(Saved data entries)
--------------------

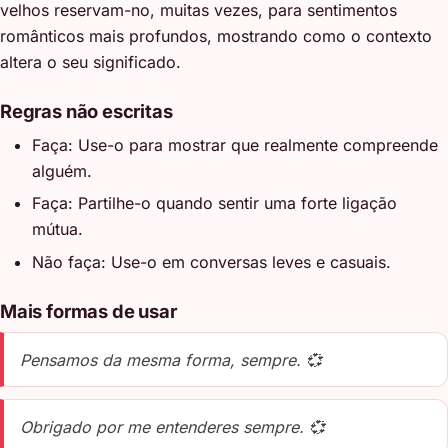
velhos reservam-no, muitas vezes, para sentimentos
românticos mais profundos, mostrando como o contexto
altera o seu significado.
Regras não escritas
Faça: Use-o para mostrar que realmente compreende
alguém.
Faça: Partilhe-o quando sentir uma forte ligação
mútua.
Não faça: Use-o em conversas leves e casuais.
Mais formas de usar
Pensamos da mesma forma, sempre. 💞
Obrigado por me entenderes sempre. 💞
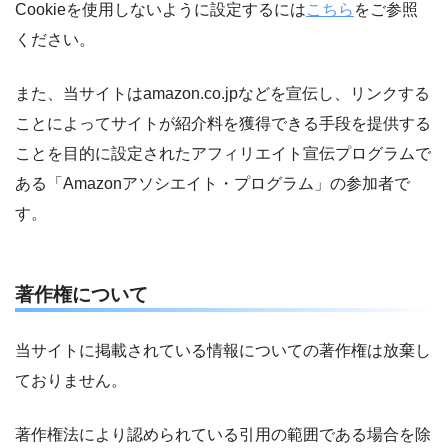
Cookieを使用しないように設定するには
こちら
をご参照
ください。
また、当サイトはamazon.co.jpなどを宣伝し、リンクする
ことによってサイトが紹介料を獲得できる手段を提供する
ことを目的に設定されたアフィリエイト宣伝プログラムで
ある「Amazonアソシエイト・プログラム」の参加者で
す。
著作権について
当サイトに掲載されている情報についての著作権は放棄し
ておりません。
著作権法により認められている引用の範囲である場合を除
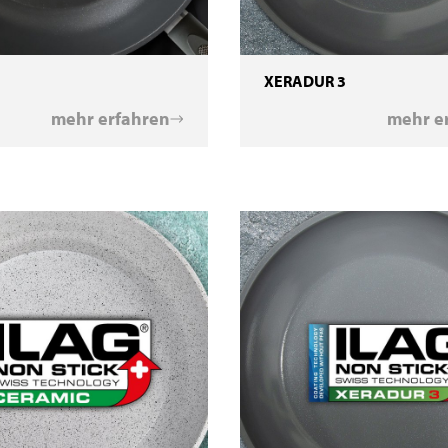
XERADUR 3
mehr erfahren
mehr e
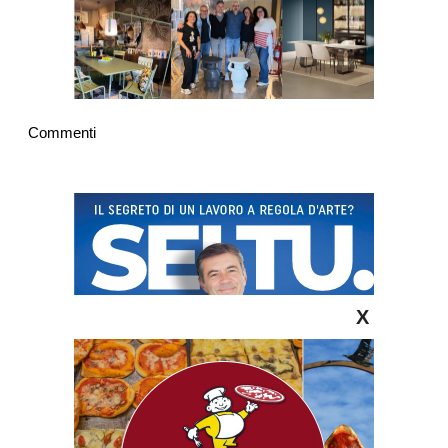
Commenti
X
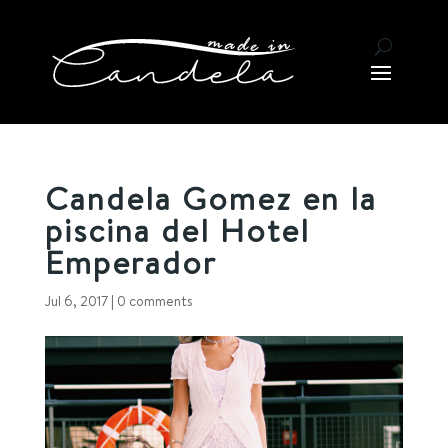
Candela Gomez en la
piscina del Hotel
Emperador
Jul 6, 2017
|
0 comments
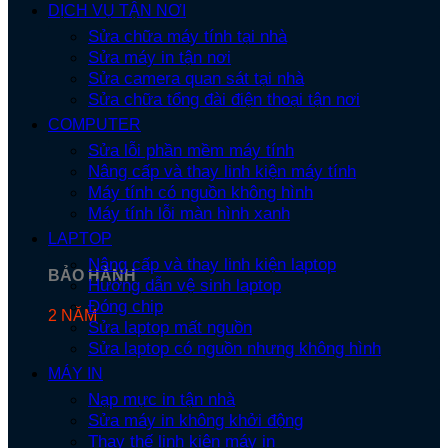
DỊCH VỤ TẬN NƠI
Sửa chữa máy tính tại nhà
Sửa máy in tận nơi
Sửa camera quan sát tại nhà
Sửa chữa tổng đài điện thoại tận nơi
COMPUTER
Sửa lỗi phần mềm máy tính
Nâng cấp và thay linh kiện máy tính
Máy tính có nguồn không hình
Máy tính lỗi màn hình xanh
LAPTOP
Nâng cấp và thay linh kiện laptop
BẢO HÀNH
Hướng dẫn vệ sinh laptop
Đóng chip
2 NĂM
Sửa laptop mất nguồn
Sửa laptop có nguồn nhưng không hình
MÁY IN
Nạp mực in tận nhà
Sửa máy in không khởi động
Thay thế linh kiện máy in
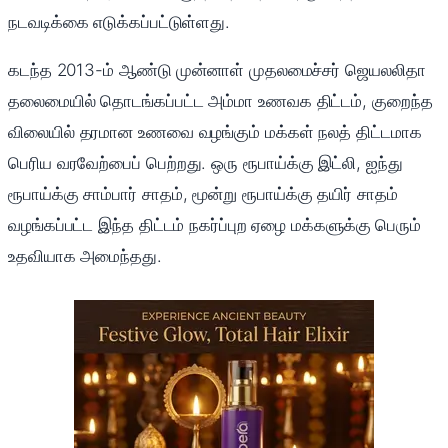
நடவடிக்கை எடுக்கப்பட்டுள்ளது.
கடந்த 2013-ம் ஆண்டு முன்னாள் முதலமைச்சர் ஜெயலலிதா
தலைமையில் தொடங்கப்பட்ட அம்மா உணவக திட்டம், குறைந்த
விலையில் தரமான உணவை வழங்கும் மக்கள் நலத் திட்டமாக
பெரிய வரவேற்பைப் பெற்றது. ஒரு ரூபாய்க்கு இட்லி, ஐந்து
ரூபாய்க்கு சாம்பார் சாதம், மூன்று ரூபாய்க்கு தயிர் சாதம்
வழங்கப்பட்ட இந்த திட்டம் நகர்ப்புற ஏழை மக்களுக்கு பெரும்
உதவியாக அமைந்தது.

--------------------

Look above for the line with "Faça: Use-o para"; quote it and every line after it, stopping after the line with "DỊCH VỤ TẬN NƠI", exactly, with nothing added and without pictures.

== EXPECTED OUTPUT ==
Faça: Use-o para mostrar que realmente compreende
alguém.
Faça: Partilhe-o quando sentir uma forte ligação
mútua.
Não faça: Use-o em conversas leves e casuais.
Mais formas de usar
Pensamos da mesma forma, sempre. 💞
Obrigado por me entenderes sempre. 💞
Cookieを使用しないように設定するには
こちら
をご参照
ください。
また、当サイトはamazon.co.jpなどを宣伝し、リンクする
ことによってサイトが紹介料を獲得できる手段を提供する
ことを目的に設定されたアフィリエイト宣伝プログラムで
ある「Amazonアソシエイト・プログラム」の参加者で
す。
著作権について
当サイトに掲載されている情報についての著作権は放棄し
ておりません。
著作権法により認められている引用の範囲である場合を除
XERADUR 3
mehr erfahren
mehr e
Commenti
X
Candela Gomez en la
piscina del Hotel
Emperador
Jul 6, 2017
|
0 comments
DỊCH VỤ TẬN NƠI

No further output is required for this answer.